=== Data supplied ===

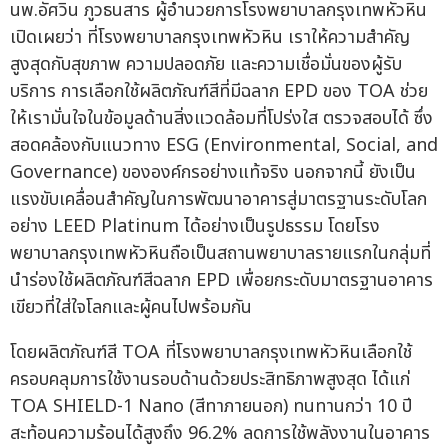
นพ.อัศวิน ภูวธนสาร ผู้อำนวยการโรงพยาบาลกรุงเทพหัวหิน
เปิดเผยว่า ที่โรงพยาบาลกรุงเทพหัวหิน เราให้ความสำคัญ
สูงสุดกับสุขภาพ ความปลอดภัย และความเชื่อมั่นของผู้รับ
บริการ การเลือกใช้ผลิตภัณฑ์สีที่มีฉลาก EPD ของ TOA ช่วย
ให้เรามั่นใจในข้อมูลด้านสิ่งแวดล้อมที่โปร่งใส ตรวจสอบได้ ซึ่ง
สอดคล้องกับแนวทาง ESG (Environmental, Social, and
Governance) ขององค์กรอย่างแท้จริง นอกจากนี้ ยังเป็น
แรงขับเคลื่อนสำคัญในการพัฒนาอาคารสู่มาตรฐานระดับโลก
อย่าง LEED Platinum ได้อย่างเป็นรูปธรรม โดยโรง
พยาบาลกรุงเทพหัวหินถือเป็นสถานพยาบาลรายแรกในกลุ่มที่
นำร่องใช้ผลิตภัณฑ์สีฉลาก EPD เพื่อยกระดับมาตรฐานอาคาร
เขียวที่ใส่ใจโลกและผู้คนไปพร้อมกัน
โดยผลิตภัณฑ์สี TOA ที่โรงพยาบาลกรุงเทพหัวหินเลือกใช้
ครอบคลุมการใช้งานรอบด้านด้วยประสิทธิภาพสูงสุด ได้แก่
TOA SHIELD-1 Nano (สีทาภายนอก) ทนทานกว่า 10 ปี
สะท้อนความร้อนได้สูงถึง 96.2% ลดการใช้พลังงานในอาคาร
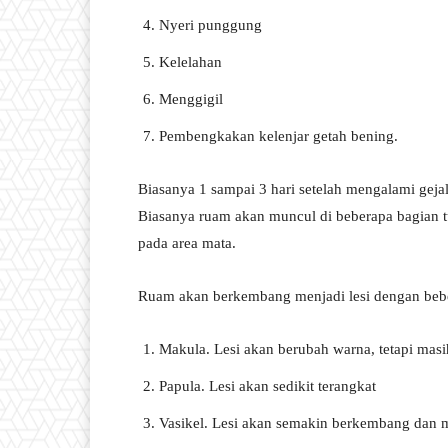
Nyeri punggung
Kelelahan
Menggigil
Pembengkakan kelenjar getah bening.
Biasanya 1 sampai 3 hari setelah mengalami gej
Biasanya ruam akan muncul di beberapa bagian tub
pada area mata.
Ruam akan berkembang menjadi lesi dengan beber
Makula. Lesi akan berubah warna, tetapi masi
Papula. Lesi akan sedikit terangkat
Vasikel. Lesi akan semakin berkembang dan 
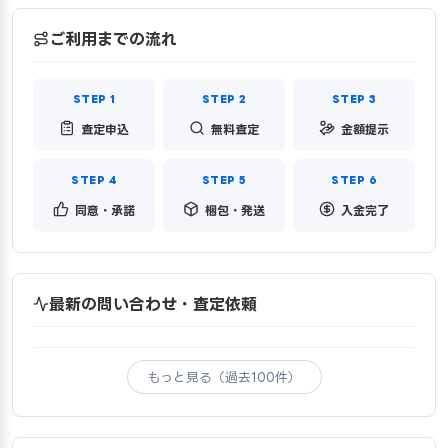
ご利用までの流れ
査定申込
無料査定
金額提示
同意・承諾
梱包・発送
入金完了
最新の問い合わせ・査定依頼
もっと見る（過去100件）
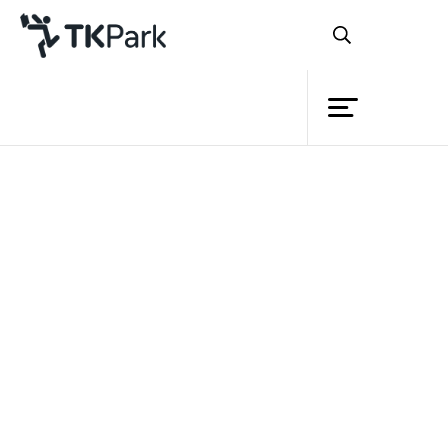
ห้องสมุด
ย้อนกลับ
ความรู้
กิจกรรม
หลักสูตร
โครงการ
ออกแบบงานกราฟฟิก 3 มิติ
สมาชิก
ด้วย Illustrator
เครือข่าย
บริการ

===

Task details
With pictures excluded, reproduce exactly the lines above from the one containing "Pembengkakan kelenjar getah bening." down to the one containing "ด้วย Illustrator", those two included.

Answer box
Pembengkakan kelenjar getah bening.
Biasanya 1 sampai 3 hari setelah mengalami gej
Biasanya ruam akan muncul di beberapa bagian tub
pada area mata.
Ruam akan berkembang menjadi lesi dengan beber
Makula. Lesi akan berubah warna, tetapi masi
Papula. Lesi akan sedikit terangkat
Vasikel. Lesi akan semakin berkembang dan 
ご利用までの流れ
査定申込
無料査定
金額提示
同意・承諾
梱包・発送
入金完了
最新の問い合わせ・査定依頼
もっと見る（過去100件）
ห้องสมุด
ย้อนกลับ
ความรู้
กิจกรรม
หลักสูตร
โครงการ
ออกแบบงานกราฟฟิก 3 มิติ
สมาชิก
ด้วย Illustrator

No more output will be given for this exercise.